■ SOURCE RECORDS ■
■ ■ ■ ■

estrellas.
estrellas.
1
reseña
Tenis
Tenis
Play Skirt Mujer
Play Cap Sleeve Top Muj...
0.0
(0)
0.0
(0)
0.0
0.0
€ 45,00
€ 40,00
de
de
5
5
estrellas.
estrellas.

■ ■ ■ ■

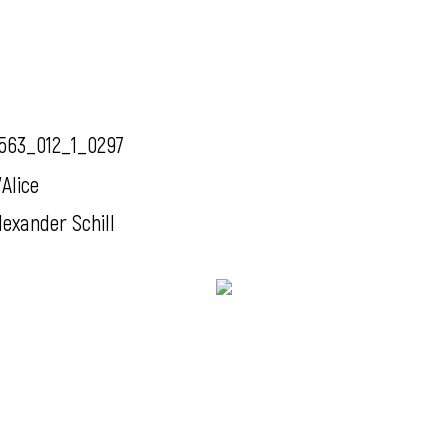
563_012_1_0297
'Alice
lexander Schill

■ ■ ■ ■

■ ASSIGNMENT ■
When a line of the entries contains the word "Play", it counts toward the total; reply with that total alone.

■ SOLUTION TO THIS EXERCISE ■
2